▶ [WORK ORDER] Print the line containing "مدرن کد s35 یکی از گزینه های انتخابی" and all lines after it, unchanged, through the end of the data. Leave the pictures out.

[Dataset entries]
Start of Block
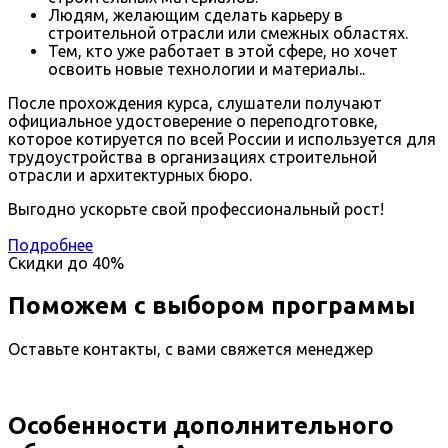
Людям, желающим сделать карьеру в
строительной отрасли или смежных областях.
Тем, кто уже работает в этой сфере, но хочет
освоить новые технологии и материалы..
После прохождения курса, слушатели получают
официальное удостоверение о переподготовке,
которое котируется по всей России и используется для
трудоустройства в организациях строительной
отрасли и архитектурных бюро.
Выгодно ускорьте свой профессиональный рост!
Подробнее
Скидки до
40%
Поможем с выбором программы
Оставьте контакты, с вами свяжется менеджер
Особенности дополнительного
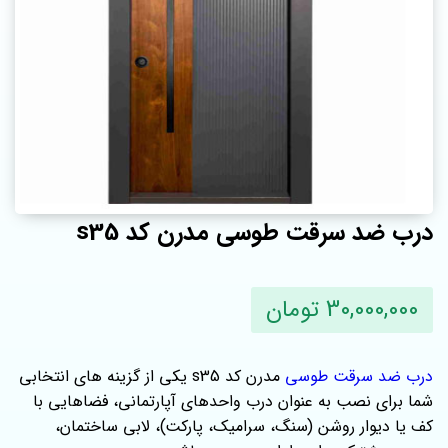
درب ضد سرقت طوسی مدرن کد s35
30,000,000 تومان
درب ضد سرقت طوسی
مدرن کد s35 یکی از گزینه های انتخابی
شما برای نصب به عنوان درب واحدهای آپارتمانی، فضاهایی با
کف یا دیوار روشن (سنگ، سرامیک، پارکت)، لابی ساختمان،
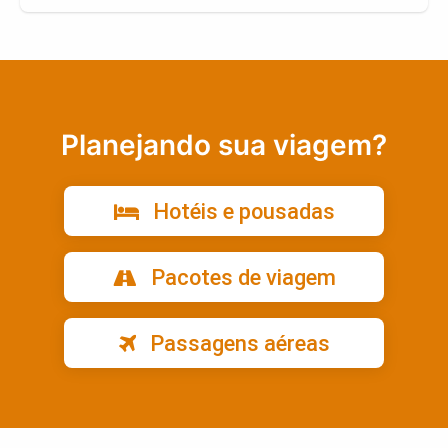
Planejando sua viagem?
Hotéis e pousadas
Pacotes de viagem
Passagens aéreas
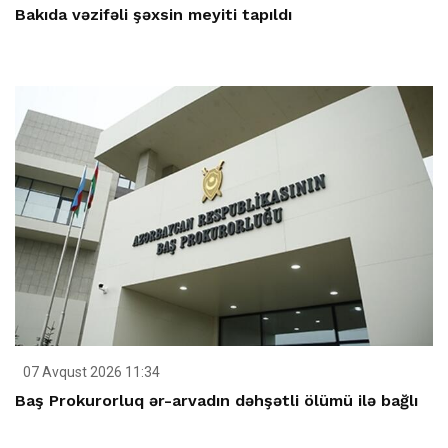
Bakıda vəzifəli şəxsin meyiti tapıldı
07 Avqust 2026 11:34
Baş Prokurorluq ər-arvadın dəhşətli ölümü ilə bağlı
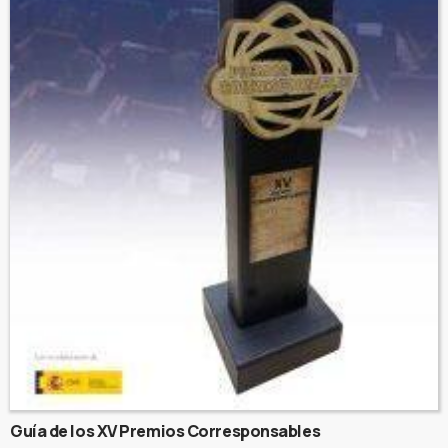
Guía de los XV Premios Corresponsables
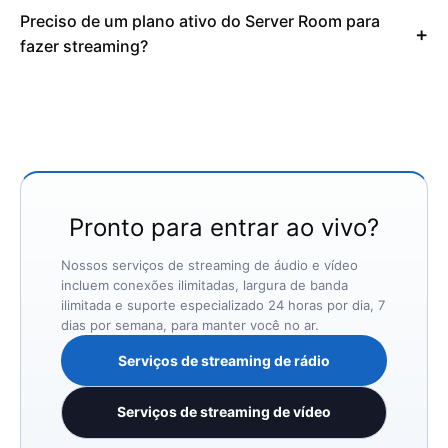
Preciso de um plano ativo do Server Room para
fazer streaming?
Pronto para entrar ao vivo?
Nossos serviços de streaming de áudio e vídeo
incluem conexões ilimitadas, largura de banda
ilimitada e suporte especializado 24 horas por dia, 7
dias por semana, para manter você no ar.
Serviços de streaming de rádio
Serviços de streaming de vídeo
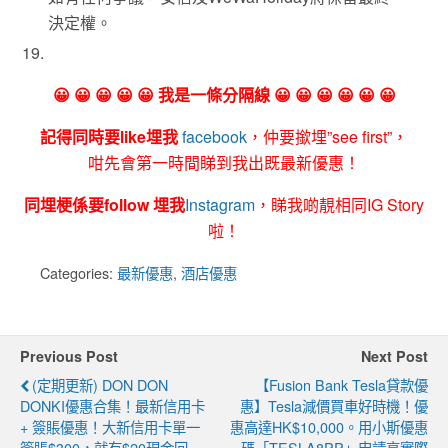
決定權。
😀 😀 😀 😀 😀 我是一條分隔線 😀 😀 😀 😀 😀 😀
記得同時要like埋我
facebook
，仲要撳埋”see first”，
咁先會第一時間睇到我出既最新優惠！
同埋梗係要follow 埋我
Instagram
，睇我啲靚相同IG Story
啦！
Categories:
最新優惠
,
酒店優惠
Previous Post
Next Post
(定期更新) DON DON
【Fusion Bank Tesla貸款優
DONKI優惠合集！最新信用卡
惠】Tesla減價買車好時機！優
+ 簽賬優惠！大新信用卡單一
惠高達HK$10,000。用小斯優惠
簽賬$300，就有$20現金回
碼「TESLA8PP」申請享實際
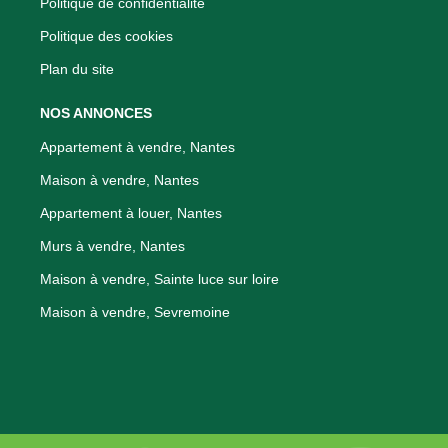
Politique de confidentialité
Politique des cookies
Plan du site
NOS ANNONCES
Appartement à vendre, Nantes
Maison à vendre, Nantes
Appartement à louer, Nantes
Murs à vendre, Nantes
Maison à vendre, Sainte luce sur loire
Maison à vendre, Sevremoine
End of Block
▶ [REPLY]
مدرن کد s35 یکی از گزینه های انتخابی
شما برای نصب به عنوان درب واحدهای آپارتمانی، فضاهایی با
کف یا دیوار روشن (سنگ، سرامیک، پارکت)، لابی ساختمان،
Planejando sua viagem?
Hotéis e pousadas
Pacotes de viagem
Passagens aéreas
Bakıda vəzifəli şəxsin meyiti tapıldı
07 Avqust 2026 11:34
Baş Prokurorluq ər-arvadın dəhşətli ölümü ilə bağlı
Guía de los XV Premios Corresponsables
Preciso de um plano ativo do Server Room para
fazer streaming?
Pronto para entrar ao vivo?
Nossos serviços de streaming de áudio e vídeo
incluem conexões ilimitadas, largura de banda
ilimitada e suporte especializado 24 horas por dia, 7
dias por semana, para manter você no ar.
Serviços de streaming de rádio
Serviços de streaming de vídeo
決定權。
😀 😀 😀 😀 😀 我是一條分隔線 😀 😀 😀 😀 😀 😀
記得同時要like埋我
facebook
，仲要撳埋”see first”，
咁先會第一時間睇到我出既最新優惠！
同埋梗係要follow 埋我
Instagram
，睇我啲靚相同IG Story
啦！
Categories:
最新優惠
,
酒店優惠
Previous Post
Next Post
(定期更新) DON DON
【Fusion Bank Tesla貸款優
DONKI優惠合集！最新信用卡
惠】Tesla減價買車好時機！優
+ 簽賬優惠！大新信用卡單一
惠高達HK$10,000。用小斯優惠
簽賬$300，就有$20現金回
碼「TESLA8PP」申請享實際
Politique de confidentialité
Politique des cookies
Plan du site
NOS ANNONCES
Appartement à vendre, Nantes
Maison à vendre, Nantes
Appartement à louer, Nantes
Murs à vendre, Nantes
Maison à vendre, Sainte luce sur loire
Maison à vendre, Sevremoine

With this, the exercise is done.